- [Required work]:
Once you find the line in the listing below that contains "RELATED NEWS", copy it and every following line exactly, stopping at the end.
┏━━
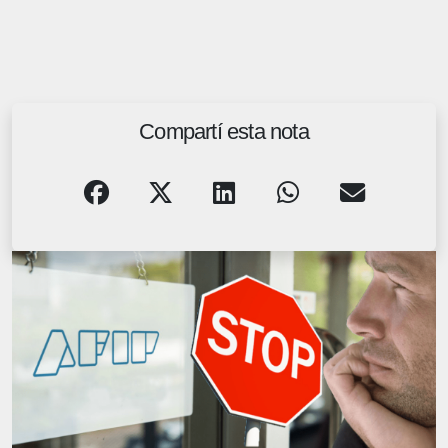
Compartí esta nota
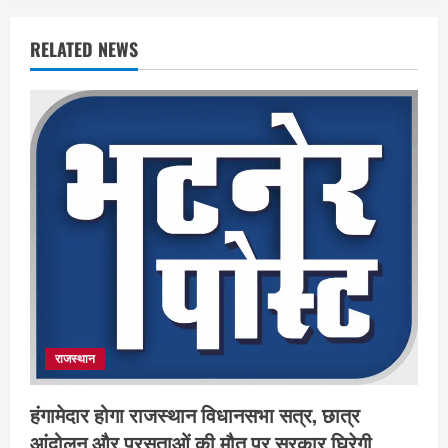
RELATED NEWS
राजस्थान
हंगामेदार होगा राजस्थान विधानसभा सत्र, छात्र
आंदोलन और प्रसूताओं की मौत पर सरकार घिरेगी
┗━━
- [Task solution]:
RELATED NEWS
राजस्थान
हंगामेदार होगा राजस्थान विधानसभा सत्र, छात्र
आंदोलन और प्रसूताओं की मौत पर सरकार घिरेगी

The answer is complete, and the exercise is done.